Очень живо Старьевщику представился унылый ветер, вяло раскачивающий безвольное тело, поскрипывающий сук, перетянутый махрастой грубой веревкой, и обязательно босые ноги висельника. Кто-то рассказывал однажды — мускулы умерщвленного сокращаются таким образом, что обувь соскальзывает сама собой. Вдобавок к этому расслабляется сфинктер и опорожняется мочевой пузырь. Неприглядное зрелище. Имелись все основания полагать — предварительную клизму для последующей эстетики в неотесанных приграничных землях ставить не принято. И исполнять последние желания здесь тоже не в обычае.
Поднакачав себя таким образом, механист еще раз — понимал, что так надо, — подыграл своей попутчице.
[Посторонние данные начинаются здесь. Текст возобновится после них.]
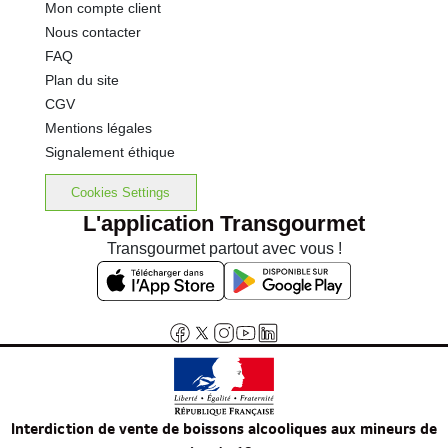
Mon compte client
Nous contacter
FAQ
Plan du site
CGV
Mentions légales
Signalement éthique
Cookies Settings
L'application Transgourmet
Transgourmet partout avec vous !
Interdiction de vente de boissons alcooliques aux mineurs de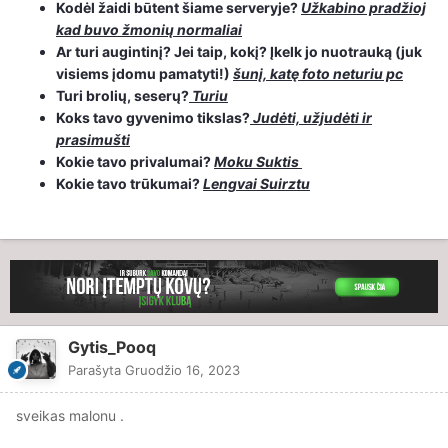
Kodėl žaidi būtent šiame serveryje?
Užkabino pradžioj
kad buvo žmonių normaliai
Ar turi augintinį? Jei taip, kokį? Įkelk jo nuotrauką (juk
visiems įdomu pamatyti!)
šunį, katę foto neturiu pc
Turi brolių, seserų?
Turiu
Koks tavo gyvenimo tikslas?
Judėti, užjudėti ir
prasimušti
Kokie tavo privalumai?
Moku Suktis
Kokie tavo trūkumai?
Lengvai Suirztu
Gytis_Pooq
Parašyta
Gruodžio 16, 2023
sveikas malonu .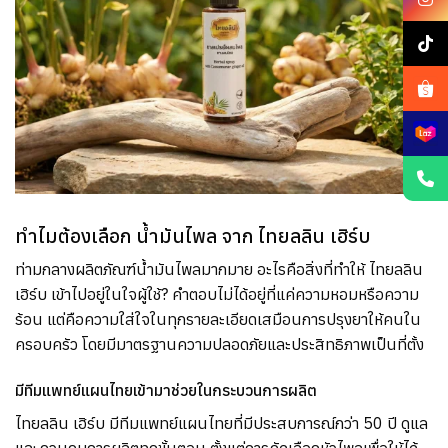
ทำไมต้องเลือก น้ำมันไพล จาก ไทยลลิน เฮิร์บ
ท่ามกลางผลิตภัณฑ์น้ำมันไพลมากมาย อะไรคือสิ่งที่ทำให้ ไทยลลิน
เฮิร์บ เข้าไปอยู่ในใจผู้ใช้? คำตอบไม่ได้อยู่ที่แค่ความหอมหรือความ
ร้อน แต่คือความใส่ใจในทุกรายละเอียดเสมือนการปรุงยาให้คนใน
ครอบครัว โดยมีมาตรฐานความปลอดภัยและประสิทธิภาพเป็นที่ตั้ง
มีทีมแพทย์แผนไทยเข้ามาช่วยในกระบวนการผลิต
ไทยลลิน เฮิร์บ มีทีมแพทย์แผนไทยที่มีประสบการณ์กว่า 50 ปี ดูแล
และควบคุมการผลิตทุกขั้นตอน ตั้งแต่การคัดเลือกหัวไพลเพื่อให้ได้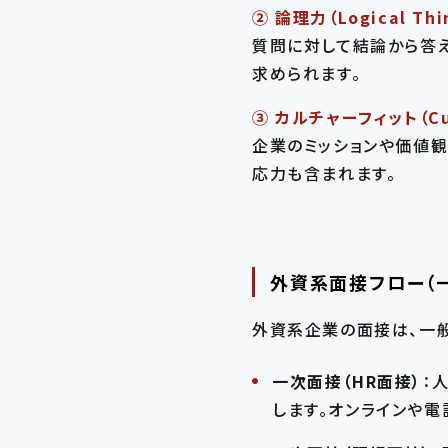
② 論理力（Logical Thi
質問に対して結論から答え
求められます。
③ カルチャーフィット（Cult
企業のミッションや価値観
応力も含まれます。
外資系面接フロー（
外資系企業の面接は、一
一次面接（HR面接）
：
します。オンラインや電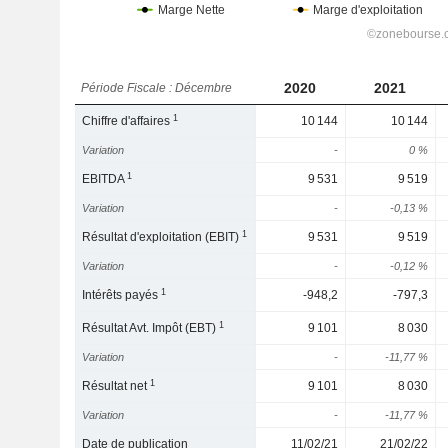
2020
2021
Période Fiscale : Décembre
1
Chiffre d'affaires
10 144
10 144
Variation
-
0 %
1
EBITDA
9 531
9 519
Variation
-
-0,13 %
1
Résultat d'exploitation (EBIT)
9 531
9 519
Variation
-
-0,12 %
1
Intérêts payés
-948,2
-797,3
1
Résultat Avt. Impôt (EBT)
9 101
8 030
Variation
-
-11,77 %
1
Résultat net
9 101
8 030
Variation
-
-11,77 %
Date de publication
11/02/21
21/02/22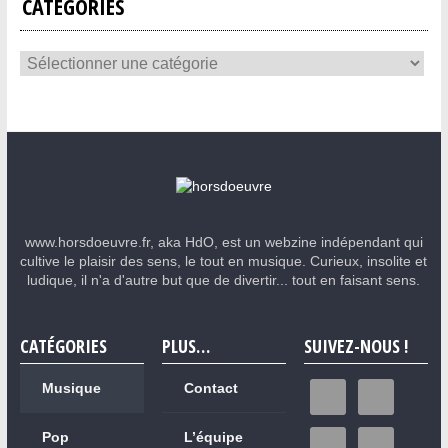
CATÉGORIES
www.horsdoeuvre.fr, aka HdO, est un webzine indépendant qui
cultive le plaisir des sens, le tout en musique. Curieux, insolite et
ludique, il n'a d'autre but que de divertir... tout en faisant sens.
CATÉGORIES
PLUS…
SUIVEZ-NOUS !
Musique
Contact
Pop
L’équipe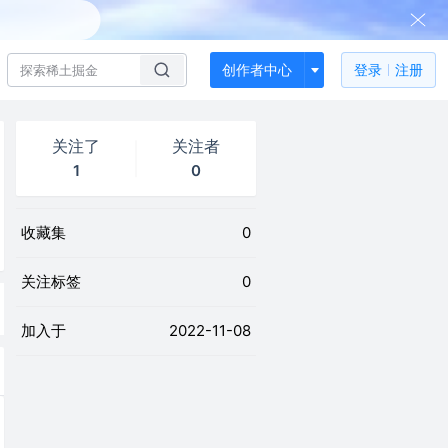
创作者中心
登录
注册
关注了
关注者
1
0
收藏集
0
关注标签
0
加入于
2022-11-08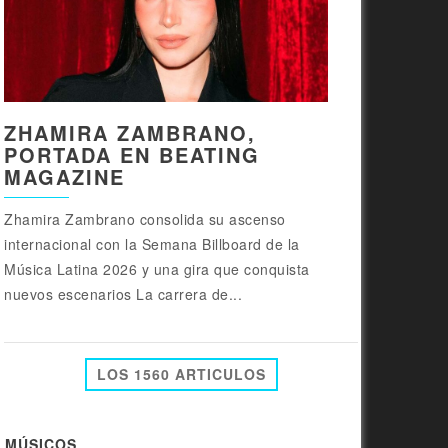
ZHAMIRA ZAMBRANO,
PORTADA EN BEATING
MAGAZINE
Zhamira Zambrano consolida su ascenso
internacional con la Semana Billboard de la
Música Latina 2026 y una gira que conquista
nuevos escenarios La carrera de...
LOS 1560 ARTICULOS
MÚSICOS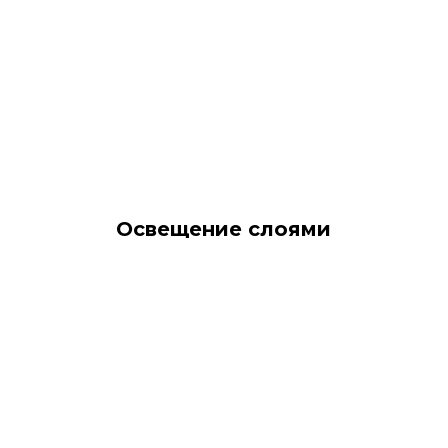
Освещение слоями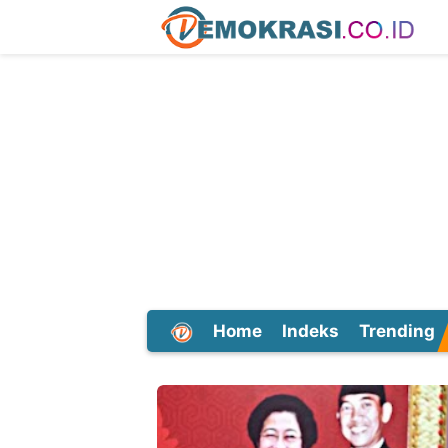
Home
Indeks
Trending
Dunia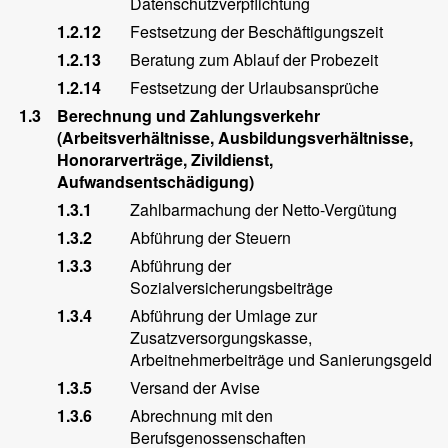
Datenschutzverpflichtung
1.2.12
Festsetzung der Beschäftigungszeit
1.2.13
Beratung zum Ablauf der Probezeit
1.2.14
Festsetzung der Urlaubsansprüche
1.3
Berechnung und Zahlungsverkehr
(Arbeitsverhältnisse, Ausbildungsverhältnisse,
Honorarverträge, Zivildienst,
Aufwandsentschädigung)
1.3.1
Zahlbarmachung der Netto-Vergütung
1.3.2
Abführung der Steuern
1.3.3
Abführung der
Sozialversicherungsbeiträge
1.3.4
Abführung der Umlage zur
Zusatzversorgungskasse,
Arbeitnehmerbeiträge und Sanierungsgeld
1.3.5
Versand der Avise
1.3.6
Abrechnung mit den
Berufsgenossenschaften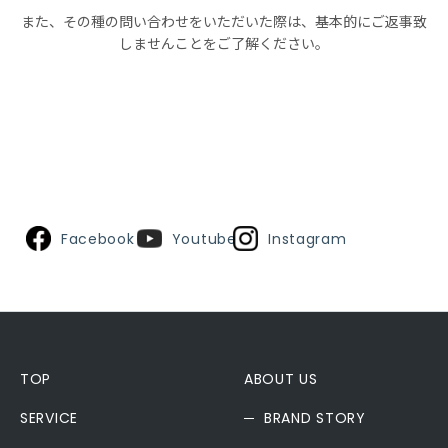
また、その種の問い合わせをいただいた際は、基本的にご返事致
しませんことをご了解ください。
Facebook
Youtube
Instagram
TOP
ABOUT US
SERVICE
BRAND STORY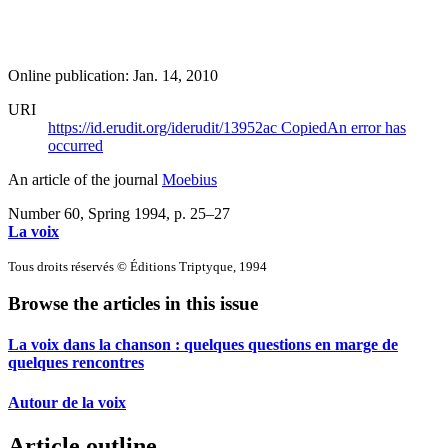
Online publication: Jan. 14, 2010
URI
https://id.erudit.org/iderudit/13952ac
Copied
An error has
occurred
An article of the journal
Moebius
Number 60, Spring 1994
, p. 25–27
La voix
Tous droits réservés © Éditions Triptyque, 1994
Browse the articles in this issue
La voix dans la chanson : quelques questions en marge de
quelques rencontres
Autour de la voix
Article outline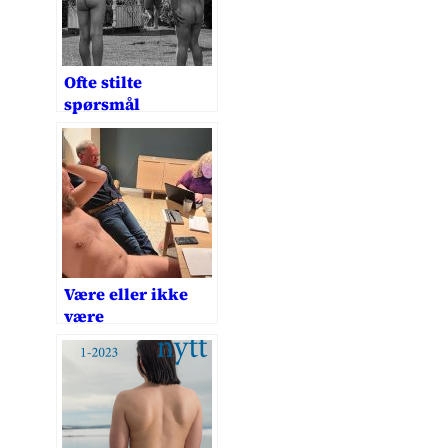
Ofte stilte
spørsmål
Være eller ikke
være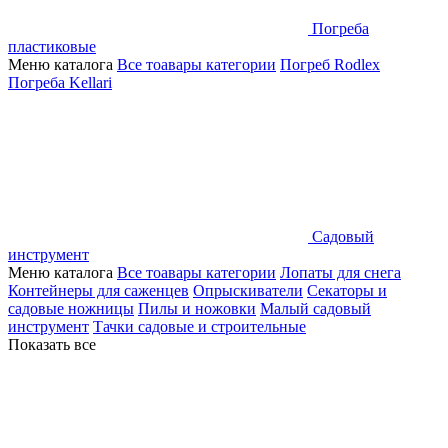
Погреба
пластиковые
Меню каталога
Все тоавары категории
Погреб Rodlex
Погреба Kellari
Садовый
инструмент
Меню каталога
Все тоавары категории
Лопаты для снега
Контейнеры для саженцев
Опрыскиватели
Секаторы и
садовые ножницы
Пилы и ножовки
Малый садовый
инструмент
Тачки садовые и строительные
Показать все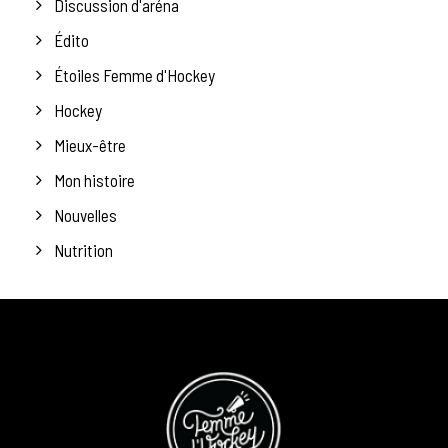
Discussion d'aréna
Édito
Étoiles Femme d'Hockey
Hockey
Mieux-être
Mon histoire
Nouvelles
Nutrition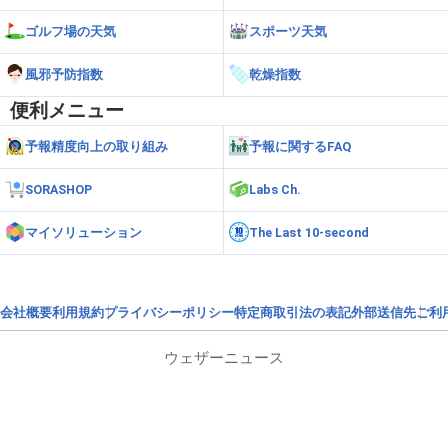
ゴルフ場の天気
スポーツ天気
風邪予防指数
乾燥指数
便利メニュー
予報精度向上の取り組み
予報に関するFAQ
SORASHOP
Labs Ch.
マイソリューション
The Last 10-second
会社概要
利用規約
プライバシーポリシー
特定商取引法の表記
外部送信先
ご利
ウェザーニュース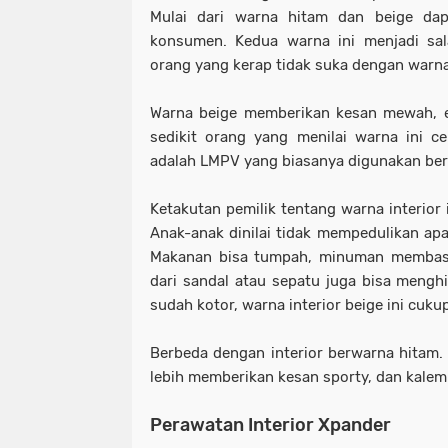
Mulai dari warna hitam dan beige dapa
konsumen. Kedua warna ini menjadi sal
orang yang kerap tidak suka dengan warna
Warna beige memberikan kesan mewah, e
sedikit orang yang menilai warna ini cep
adalah LMPV yang biasanya digunakan ber
Ketakutan pemilik tentang warna interior 
Anak-anak dinilai tidak mempedulikan apa
Makanan bisa tumpah, minuman membasah
dari sandal atau sepatu juga bisa menghi
sudah kotor, warna interior beige ini cukup
Berbeda dengan interior berwarna hitam. 
lebih memberikan kesan sporty, dan kalem
Perawatan Interior Xpander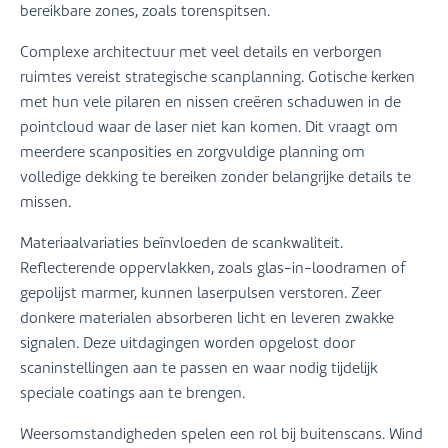
bereikbare zones, zoals torenspitsen.
Complexe architectuur met veel details en verborgen
ruimtes vereist strategische scanplanning. Gotische kerken
met hun vele pilaren en nissen creëren schaduwen in de
pointcloud waar de laser niet kan komen. Dit vraagt om
meerdere scanposities en zorgvuldige planning om
volledige dekking te bereiken zonder belangrijke details te
missen.
Materiaalvariaties beïnvloeden de scankwaliteit.
Reflecterende oppervlakken, zoals glas-in-loodramen of
gepolijst marmer, kunnen laserpulsen verstoren. Zeer
donkere materialen absorberen licht en leveren zwakke
signalen. Deze uitdagingen worden opgelost door
scaninstellingen aan te passen en waar nodig tijdelijk
speciale coatings aan te brengen.
Weersomstandigheden spelen een rol bij buitenscans. Wind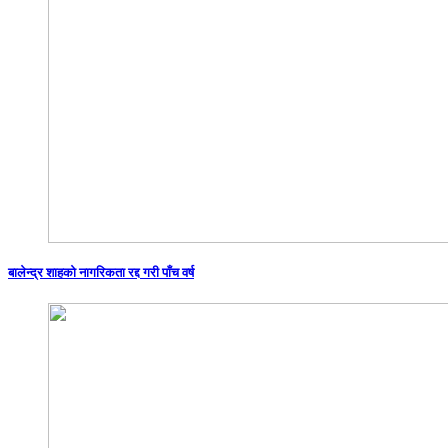
बालेन्द्र शाहको नागरिकता रद्द गरी पाँच वर्ष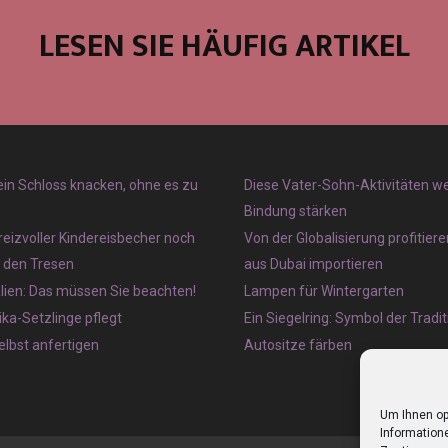
LESEN SIE HÄUFIG ARTIKEL
 ein Schloss knacken, ohne es zu
Diese Vater-Sohn-Aktivitäten w
Bindung stärken
reizvoller Kindereisbecher noch
Von der Globalisierung profitier
r den Tresen
aus Dubai importieren
lien: Das müssen Sie beachten!
Lampen für Wintergarten
ka-Setzlinge pflegt
Ein Siegelring: Symbol der Tradit
lbst anfertigen
Autositze färben
Um Ihnen op
Informatione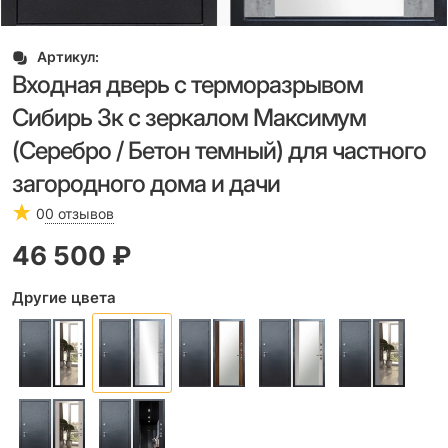
Артикул:
Входная дверь с терморазрывом
Сибирь 3к с зеркалом Максимум
(Серебро / Бетон темный) для частного
загородного дома и дачи
0
0 отзывов
46 500
 ₽
Другие цвета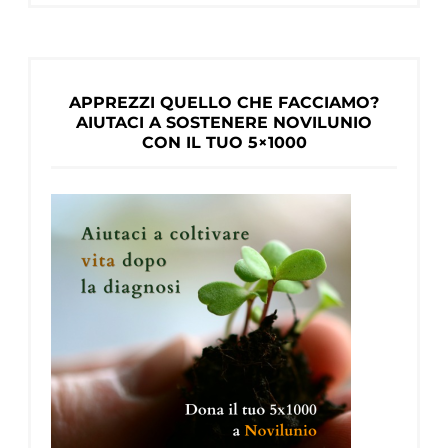
APPREZZI QUELLO CHE FACCIAMO?
AIUTACI A SOSTENERE NOVILUNIO
CON IL TUO 5×1000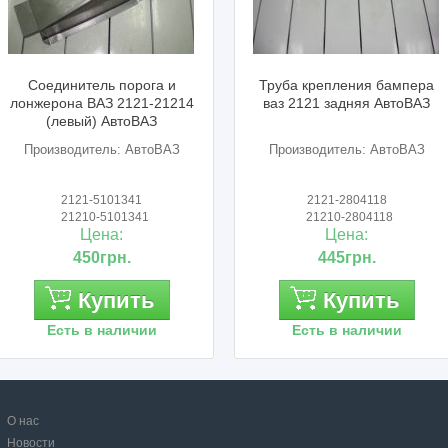
а и
Труба крепления бампера
Ось петли двер
21214
ваз 2121 задняя АвтоВАЗ
АвтоВ
оВАЗ
Производитель: АвтоВАЗ
Производитель
2121-2804118
2123-610
21210-2804118
21230-61
Цена:
Цена
445грн.
210гр
Купить
Ку
Есть в наличии
Есть в н
О нас
Новости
Он скользнул назад, в сторону, развернулся, держа теперь на прицеле и вход, и Венди, просипел, словно потомственный урка:
— Чужое вешаете.
— Расслабься. — Венедис успокаивающее вытянула ладонь. — Сказала же — разберемся. И если нужно, — она обратилась к толпящимся в дверях, — мы ему мозги ковырнем. Специалисты найдутся?